Page-level text extractions:

━━━━━━━━━━━━━━━━

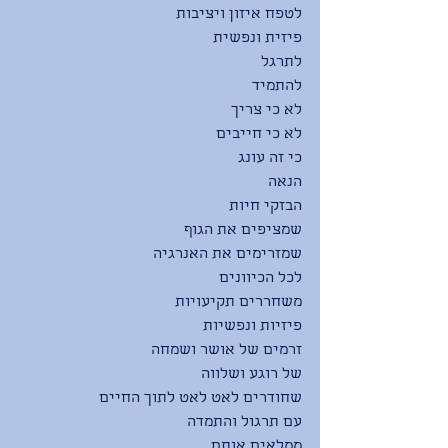
לטפח איזון ויציבות
פיזית ונפשית
לתרגל
להתמיד
לא כי צריך
לא כי חייבים
כי זה עונג
הנאה
הבזקי חיות
שמציפים את הגוף
שמזרימים את האנרגיה
לכל הכיוונים
משחררים תקיעויות
פיזיות ונפשיות
זרמים של אושר ושמחה
של רוגע ושלווה
שחודרים לאט לאט לתוך החיים
עם תרגול והתמדה
ממלאים אותם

━━━━━━━━━━━━━━━━

ACTION ITEM =
Taking the line with "פיזיות ונפשיות" as the first, copy every line through the end of the entries above exactly, with no others.

COMPLETED TASK =
פיזיות ונפשיות
זרמים של אושר ושמחה
של רוגע ושלווה
שחודרים לאט לאט לתוך החיים
עם תרגול והתמדה
ממלאים אותם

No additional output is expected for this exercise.